--- START ---

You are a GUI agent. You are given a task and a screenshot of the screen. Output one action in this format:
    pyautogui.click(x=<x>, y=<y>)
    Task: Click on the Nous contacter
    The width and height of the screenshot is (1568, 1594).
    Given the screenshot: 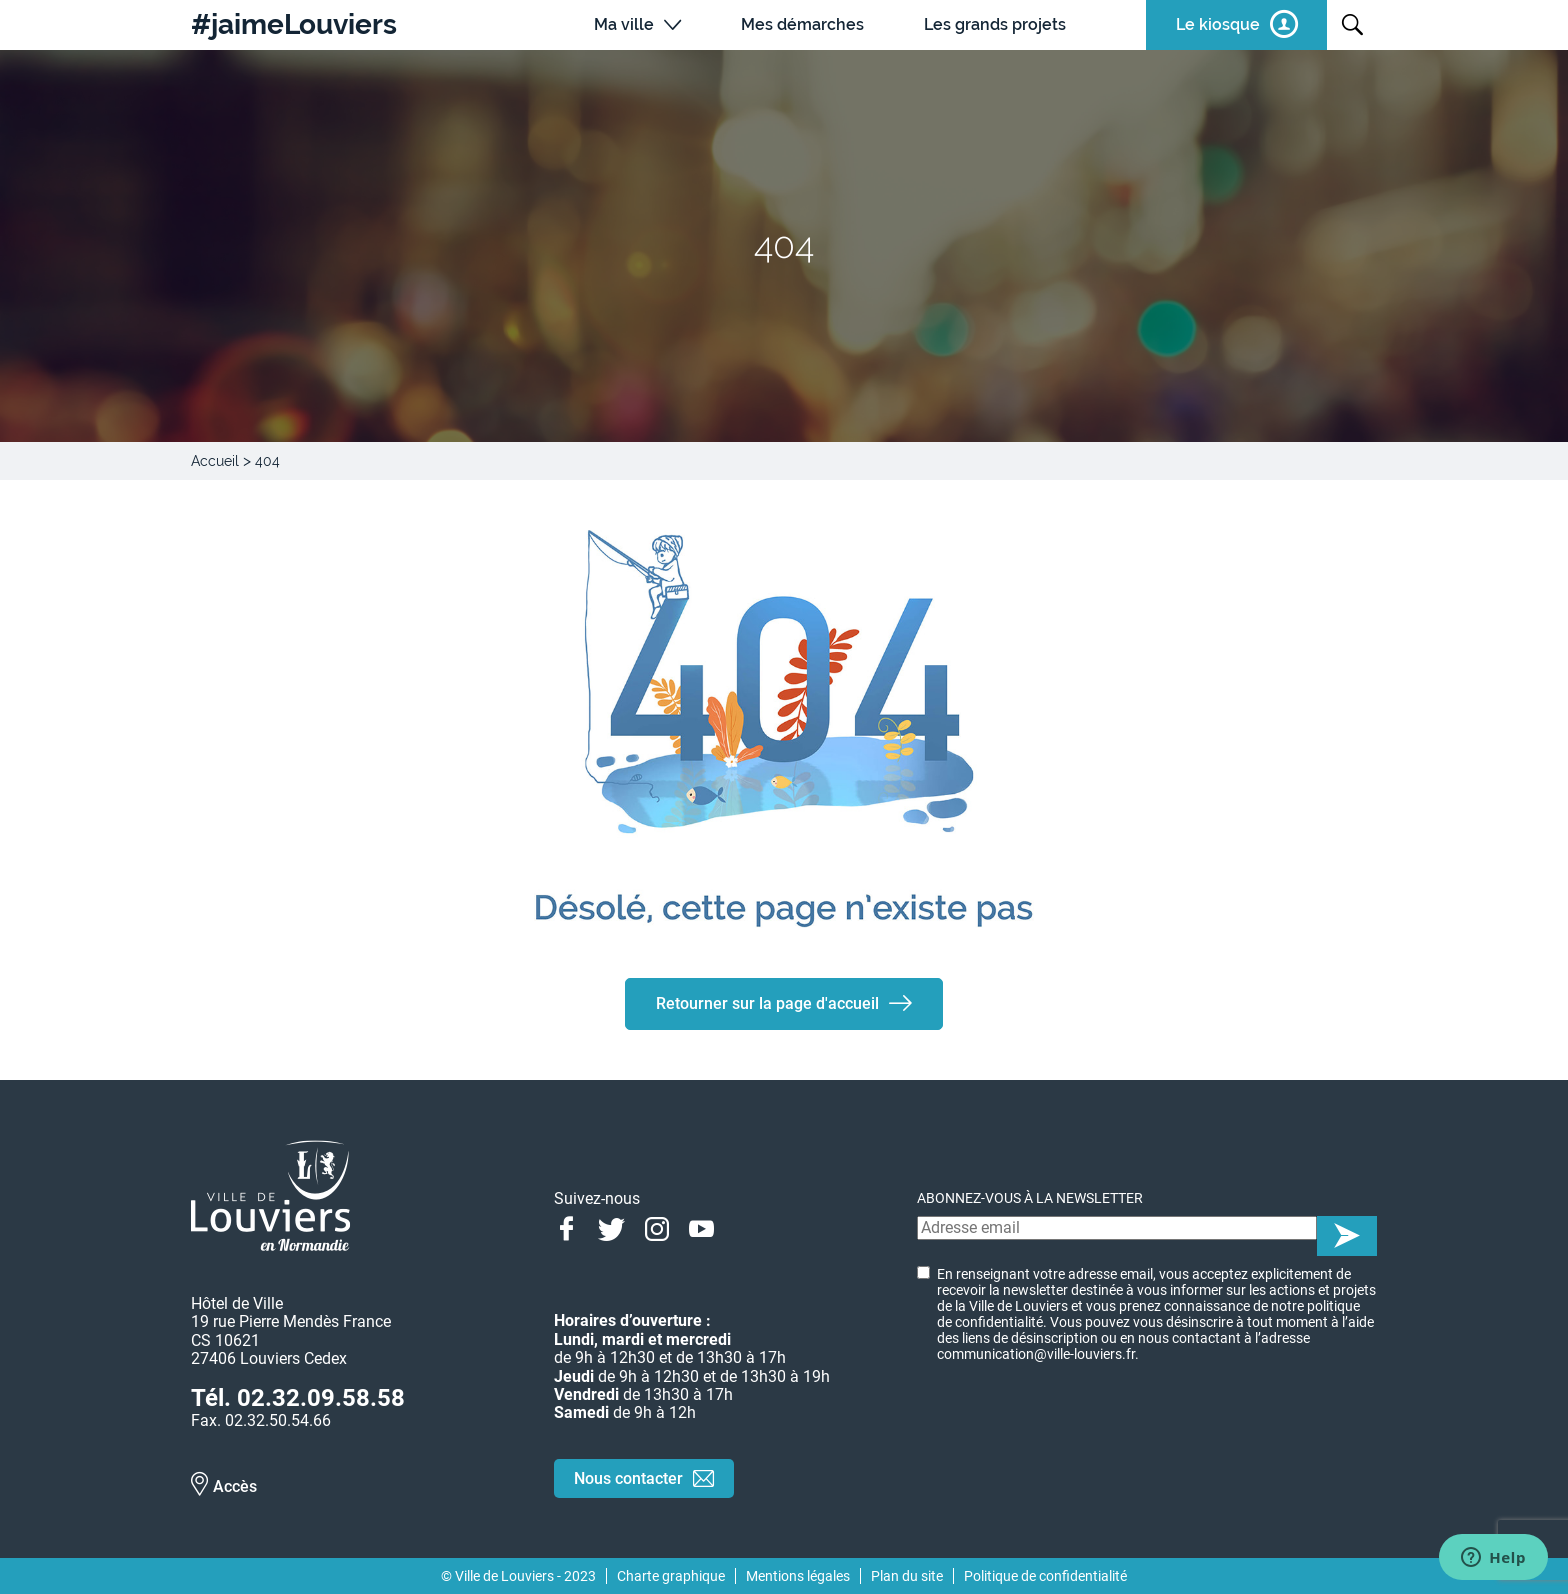 What is the action you would take?
    pyautogui.click(x=628, y=1478)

--- END ---

What the exercise asks:
Transcribe verbatim. Cover the lines from the first line of the entries above to the line containing "The width and", inclusive.

Answer to the exercise:
You are a GUI agent. You are given a task and a screenshot of the screen. Output one action in this format:
    pyautogui.click(x=<x>, y=<y>)
    Task: Click on the Nous contacter
    The width and height of the screenshot is (1568, 1594).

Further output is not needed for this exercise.